Ja, ich habe immer gewußt, daß mir der Sohn der Königin nur für einige Jahre geschenkt sein würde! Sechzehn Sommer konnte ich seine Mutter sein. In dieser Zeit habe ich ihn eins mit der Natur werden lassen, ihn den Umgang mit den Heilkräften gelehrt. Seinen jungen, hungrigen Geist habe ich mit den geheimen Überlieferungen gespeist. Habe ich ihm mehr offenbart, als es Männern eigentlich zukommt? Aber er besitzt die Gabe. Er ist der Auserwählte! Es war richtig, ihm das Wissen der Weisen Frauen zu offenbaren, damit der Junge in unserem Sinne seiner großen Aufgabe gerecht werden kann.
Der Junge? Er ist längst kein Kind mehr, verbesserte sie sich selbst. Flaum bedeckt sein Gesicht an Kinn und Wangen, seine Stimme klingt tief. Und er schaut gern den Mädchen nach.
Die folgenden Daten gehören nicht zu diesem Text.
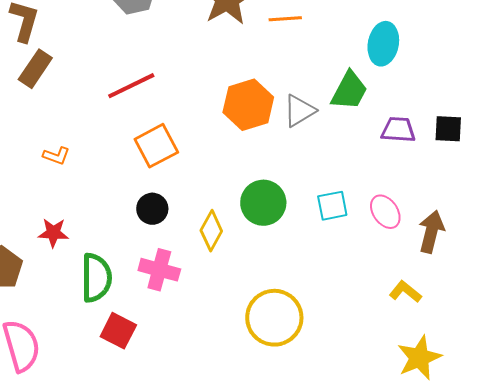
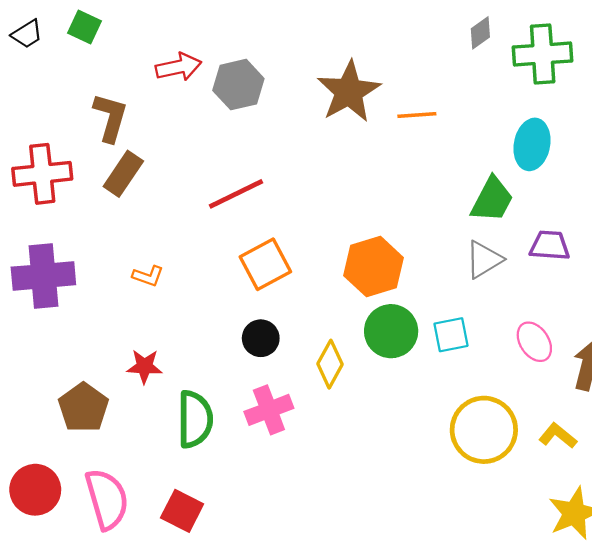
orange hexagon: (248, 105) -> (373, 267), moved
gray triangle: (299, 111) -> (484, 260), moved
cyan square: (332, 206) -> (451, 335), moved
pink cross: (159, 270) -> (269, 410), turned -36
yellow circle: (274, 318) -> (484, 430), moved
red square: (118, 331) -> (182, 511), moved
Ihr Herz zog sich schmerzlich zusammen. Große Mutter, was wird geschehen, wenn er der Frau gegenübersteht, die ihn geboren hat? Und was wird aus mir?
Mit einem Mal spürte Merope, wie erschöpft sie war. Sie mußte versuchen, noch ein wenig Schlaf zu bekommen, bevor sie erneut aufbrechen würden. Steif erhob sie sich.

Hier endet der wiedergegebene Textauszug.